17 But Sisera fled away on foot to the tent of Jael, the wife of Heber the Kenite, for there was peace between Jabin the king of Hazor and the house of Heber the Kenite.18 And Jael came out to meet Sisera and said to him, “Turn aside, my lord; turn aside to me; do not be afraid.” So he turned aside to her into the tent, and she covered him with a rug. 19 And he said to her, “Please give me a little water to drink, for I am thirsty.” So she opened a skin of milk and gave him a drink and covered him. 20 And he said to her, “Stand at the opening of the tent, and if any man comes and asks you, ‘Is anyone here?’ say, ‘No.’” 21 But Jael the wife of Heber took a tent peg, and took a hammer in her hand. Then she went softly to him and drove the peg into his temple until it went down into the ground while he was lying fast asleep from weariness. So he died. 22 And behold, as Barak was pursuing Sisera, Jael went out to meet him and said to him, “Come, and I will show you the man whom you are seeking.” So he went in to her tent, and there lay Sisera dead, with the tent peg in his temple.   For anyone familiar with the Hebrew faith or the Old Testament, we fully intended on this little girl being a tough beauty-- we figured she's need it with two older brothers like LJ and Judah.  As it turned out, we couldn't have named her more appropriately. 

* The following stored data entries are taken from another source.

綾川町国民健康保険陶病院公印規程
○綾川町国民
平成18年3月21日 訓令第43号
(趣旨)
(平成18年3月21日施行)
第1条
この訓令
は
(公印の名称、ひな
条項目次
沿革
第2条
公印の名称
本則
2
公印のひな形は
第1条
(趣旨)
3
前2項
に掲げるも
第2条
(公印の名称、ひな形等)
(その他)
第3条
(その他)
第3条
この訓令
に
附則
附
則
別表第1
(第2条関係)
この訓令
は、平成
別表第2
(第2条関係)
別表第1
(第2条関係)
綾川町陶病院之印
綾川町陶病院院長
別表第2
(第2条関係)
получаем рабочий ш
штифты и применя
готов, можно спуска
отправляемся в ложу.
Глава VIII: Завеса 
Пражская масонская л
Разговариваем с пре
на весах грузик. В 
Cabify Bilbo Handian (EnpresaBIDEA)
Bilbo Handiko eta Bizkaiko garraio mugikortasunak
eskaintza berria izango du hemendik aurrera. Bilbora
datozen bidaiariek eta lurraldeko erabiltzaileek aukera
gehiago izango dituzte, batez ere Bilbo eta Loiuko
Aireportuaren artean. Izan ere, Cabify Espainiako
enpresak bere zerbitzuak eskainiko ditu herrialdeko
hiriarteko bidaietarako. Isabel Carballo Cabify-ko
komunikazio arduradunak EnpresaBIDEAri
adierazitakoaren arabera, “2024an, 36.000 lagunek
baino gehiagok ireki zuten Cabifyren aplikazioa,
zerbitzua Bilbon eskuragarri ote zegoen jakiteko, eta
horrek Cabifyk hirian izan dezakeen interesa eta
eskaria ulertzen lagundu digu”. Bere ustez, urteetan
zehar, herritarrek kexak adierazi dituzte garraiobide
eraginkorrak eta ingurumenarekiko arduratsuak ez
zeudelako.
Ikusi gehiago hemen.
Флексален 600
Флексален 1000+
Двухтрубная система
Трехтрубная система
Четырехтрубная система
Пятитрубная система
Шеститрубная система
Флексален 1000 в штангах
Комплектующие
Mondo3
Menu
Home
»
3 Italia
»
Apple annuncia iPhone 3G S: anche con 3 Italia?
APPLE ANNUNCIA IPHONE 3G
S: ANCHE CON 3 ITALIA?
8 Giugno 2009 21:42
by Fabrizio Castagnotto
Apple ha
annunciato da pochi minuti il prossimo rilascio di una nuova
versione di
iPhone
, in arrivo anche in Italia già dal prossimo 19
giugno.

       By the time we (Jael and I) made it back to recovery to see the beautiful Rachel and got transferred into postpartum, it became clear pretty quickly that she wasn't doing so hot.  Really.  It wasn't so much that she was throwing up every ten minutes (that just made it feel like she was pregnant again,)  it was more the fact that while she was complaining that the room was unbearably hot, her temperature was registering a smouldering 93.4 Fahrenheit.  Before my very eyes, Rachel was well on her way to becoming a real ice queen-- and it was only 10:30am. Jael might have beaten most of the odds getting out of the womb, but she was unknowingly staring down life without a mother in a far more real way than any of us knew yet.

     The story continues tomorrow...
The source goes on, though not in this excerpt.